El mundo en que vivimos tiene fecha y lugar de nacimiento. 1789, 23 de junio, Versalles. En la sala del Hôtel des Menus Plaisirs, en donde está reunida la asamblea de los Estados Generales, Luis XVI dicta su mandato: «Os ordeno, Señores, que os separéis de inmediato. Y que mañana os dirijáis a los locales que han sido designados para cada uno de vuestros estamentos». Sale el rey, salen los nobles, sale en parte el clero. El «tercer estado» permanece inmóvil. Como maestro de ceremonias, el marqués de Dreux-Brézé interpela a los indisciplinados. Mirabeau lo fulmina: a fin de cuentas, Dreux-Brézé era sólo marqués, Mirabeau era conde. El pobre diablo retrocede sin dar la espalda a la asamblea –«como se hace ante los reyes», anotará Michelet–. Y la asamblea se proclama única representante de una ciudadanía única. La sociedad estamental ha muerto.
No es una muerte retórica. Es el final de un mundo, en el cual cada estamento jugaba con reglas diferenciadas. En lo que a justicia compete, las leyes bajo las cuales era juzgado un campesino en nada se parecían a aquellas a las que debía someterse un clérigo; aún menos, un aristócrata. Ni eran iguales los jueces, ni, por supuesto, eran siquiera comparables las condenas. A un clérigo podía juzgarlo sólo un tribunal eclesiástico. Un noble estaba obligado a comparecer únicamente ante el tribunal del point d´honneur, establecido por Luis XIV, y las cuentas que hubiera de rendir concernía fijarlas sólo a sus iguales en nobleza. Es eso lo que 1789 abole. Y lo que chocará con ásperas guerras sobre el continente hasta cerrarse en lo que hoy nos parece una intemporal evidencia: que iguales tribunales deban juzgar a todos con las mismas leyes y aplicando condenas idénticas para idénticos delitos.

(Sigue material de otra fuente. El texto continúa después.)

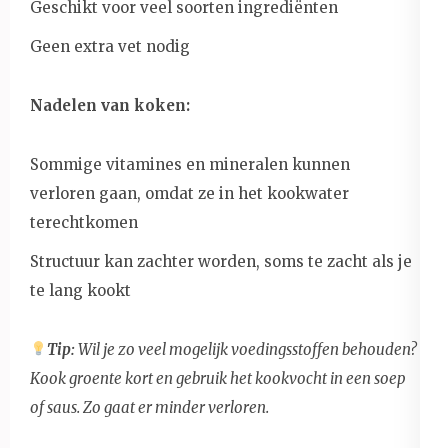
Geschikt voor veel soorten ingrediënten
Geen extra vet nodig
Nadelen van koken:
Sommige vitamines en mineralen kunnen
verloren gaan, omdat ze in het kookwater
terechtkomen
Structuur kan zachter worden, soms te zacht als je
te lang kookt
Tip:
Wil je zo veel mogelijk voedingsstoffen behouden?
Kook groente kort en gebruik het kookvocht in een soep
of saus. Zo gaat er minder verloren.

¿Más de dos siglos? No es tanto. Lo saben bien Griñán y Chaves. Lo han sabido, desde siempre y hasta hoy, los políticos españoles: el peso de la ley aquí es para los inermes ciudadanos. Implacable. Los que mandan nunca pagan; o pagan de distinto modo. Sea quien sea el que mande. Contabilicen, si lo dudan, cuánto tiempo de su condena cumplieron Barrionuevo y Vera antes de ser indultados.